**Exercise:** All lines from the one containing "have a layup, you" to the end of the data below are to be returned exactly, both ends included, with nothing added.

**Material shown:**
---*---
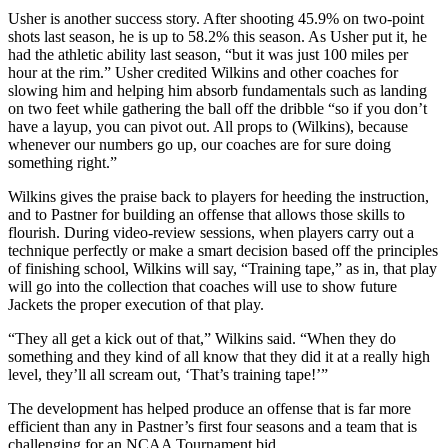
Usher is another success story. After shooting 45.9% on two-point
shots last season, he is up to 58.2% this season. As Usher put it, he
had the athletic ability last season, “but it was just 100 miles per
hour at the rim.” Usher credited Wilkins and other coaches for
slowing him and helping him absorb fundamentals such as landing
on two feet while gathering the ball off the dribble “so if you don’t
have a layup, you can pivot out. All props to (Wilkins), because
whenever our numbers go up, our coaches are for sure doing
something right.”
Wilkins gives the praise back to players for heeding the instruction,
and to Pastner for building an offense that allows those skills to
flourish. During video-review sessions, when players carry out a
technique perfectly or make a smart decision based off the principles
of finishing school, Wilkins will say, “Training tape,” as in, that play
will go into the collection that coaches will use to show future
Jackets the proper execution of that play.
“They all get a kick out of that,” Wilkins said. “When they do
something and they kind of all know that they did it at a really high
level, they’ll all scream out, ‘That’s training tape!’”
The development has helped produce an offense that is far more
efficient than any in Pastner’s first four seasons and a team that is
challenging for an NCAA Tournament bid.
---*---
**Reply to the task:**
have a layup, you can pivot out. All props to (Wilkins), because
whenever our numbers go up, our coaches are for sure doing
something right.”
Wilkins gives the praise back to players for heeding the instruction,
and to Pastner for building an offense that allows those skills to
flourish. During video-review sessions, when players carry out a
technique perfectly or make a smart decision based off the principles
of finishing school, Wilkins will say, “Training tape,” as in, that play
will go into the collection that coaches will use to show future
Jackets the proper execution of that play.
“They all get a kick out of that,” Wilkins said. “When they do
something and they kind of all know that they did it at a really high
level, they’ll all scream out, ‘That’s training tape!’”
The development has helped produce an offense that is far more
efficient than any in Pastner’s first four seasons and a team that is
challenging for an NCAA Tournament bid.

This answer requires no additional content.